While Chairman Jerome Powell will continue to try to leave the door open to more rate hikes, in order to ensure financial conditions don’t ease prematurely, Fed Bank of Atlanta President Raphael Bostic was on the wires on Friday saying he doesn’t see the need for any more hikes to ease inflation, a view likely shared by plenty of other Fed policymakers.
What This Means for Bitcoin (BTC)
So, with the US labor market gradually cooling off and inflation steadily moving in the right direction, it appears that the Fed is pretty done with tightening.
Given the fact that 2022’s aggressive tightening was a key driver of the bitcoin bear market last year, an end to the tightening cycle should be taken as a positive for the bitcoin price.
Still, the end to a tightening cycle doesn’t mean that a sudden easing of financial conditions and a sudden jump in liquidity is on the horizon.
With the US economy outperforming expectations in the first half of 2022, the jobs market still also consistent with a strong economy and inflation still well above the Fed’s 2.0% target, the case for substantial financial easing right now is weak.
Just as macro isn’t a big headwind to bitcoin right now, it isn’t a massive tailwind either, and probably won’t become one until we are having more serious discussions about a US recession and rate cuts.

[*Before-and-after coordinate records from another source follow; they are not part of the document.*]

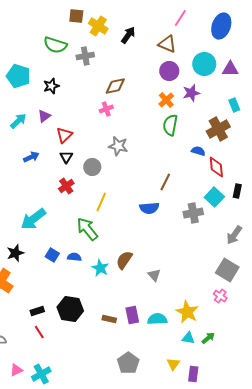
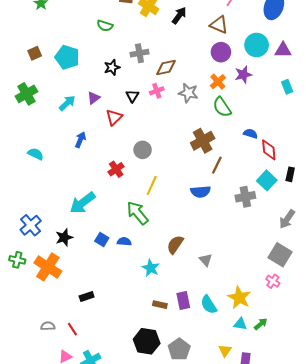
green semicircle: (55, 45) -> (105, 26), size x0.7
gray cross: (85, 56) -> (139, 53), moved
black star: (51, 86) -> (112, 67), moved
green semicircle: (170, 125) -> (222, 107), turned -45
brown cross: (218, 129) -> (203, 141), moved
gray star: (118, 146) -> (188, 93), moved
blue arrow: (31, 157) -> (80, 140), turned -42
black triangle: (66, 157) -> (132, 96), moved
cyan star: (100, 268) -> (151, 268), moved
black hexagon: (70, 309) -> (147, 341), moved
cyan semicircle: (157, 319) -> (209, 305), turned -120
red line: (39, 332) -> (72, 329), moved

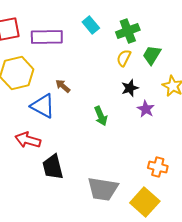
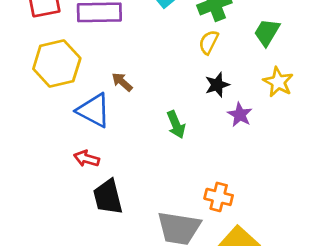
green trapezoid: (152, 55) -> (267, 32), moved
red arrow: (28, 140) -> (87, 159), moved, size x0.7
orange cross: (158, 167) -> (219, 197), moved

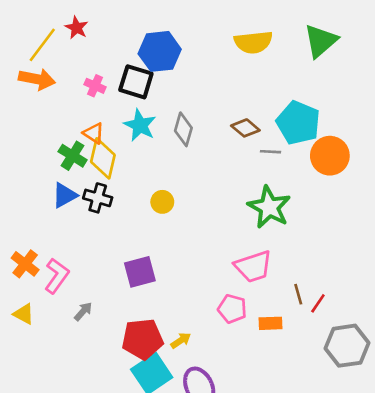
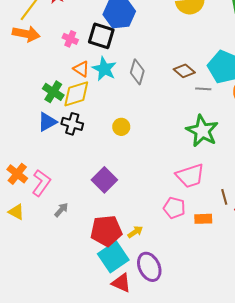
orange triangle: (94, 133) -> (81, 69), moved
yellow diamond: (103, 158) -> (76, 94), turned 60
purple square: (140, 272) -> (104, 180), turned -30

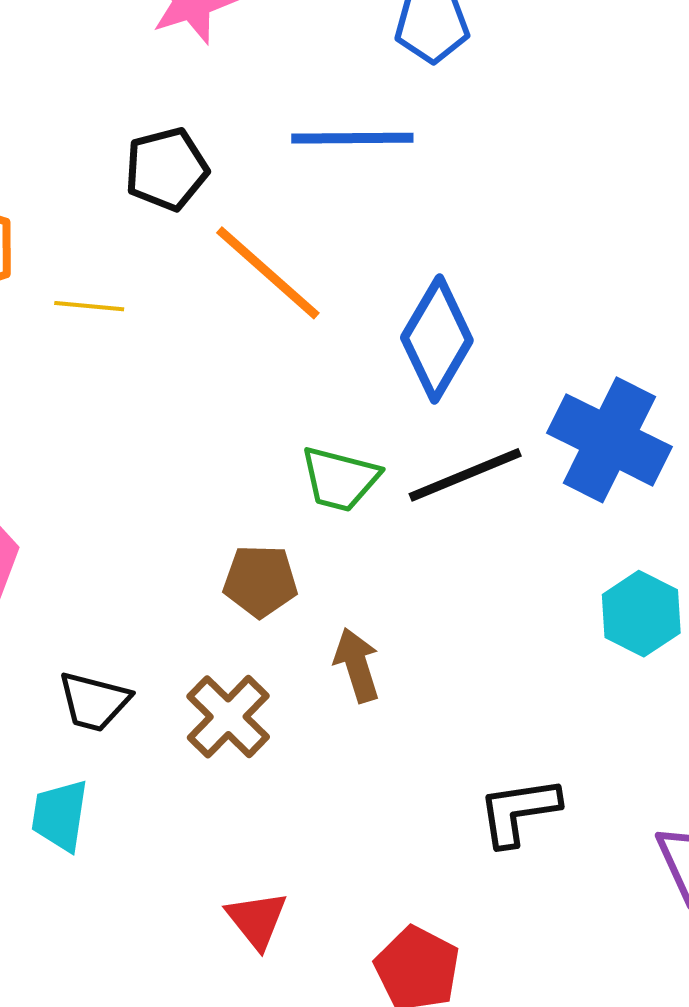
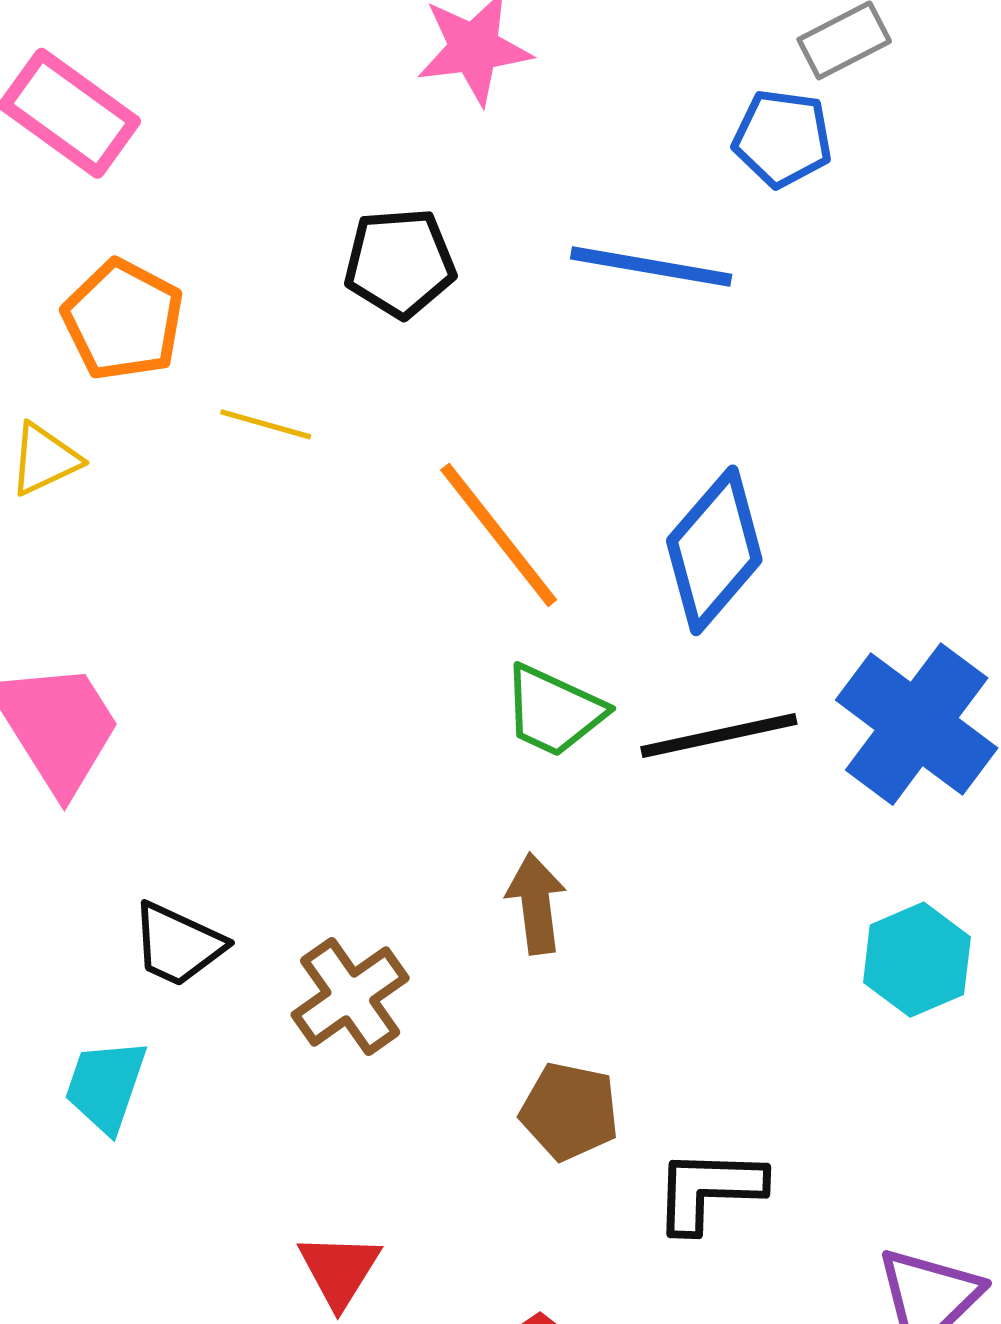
orange line: (268, 273) -> (499, 535), moved
brown pentagon: (260, 581) -> (569, 1111), moved
brown arrow: (357, 665) -> (536, 904), moved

For now, updates on more crypto-specific themes such as institutional adoption (spot bitcoin ETF applications and corporate whales like Tether and MicroStrategy) and regulation (the SEC’s regulation by enforcement approach and global efforts to pass crypto regulation) are likely to have a bigger impact on the price.
Technicals will also remain important, with technicians currently questioning whether bitcoin can hold to the north of its 2023 uptrend, which it appears to be coming close to retesting once again.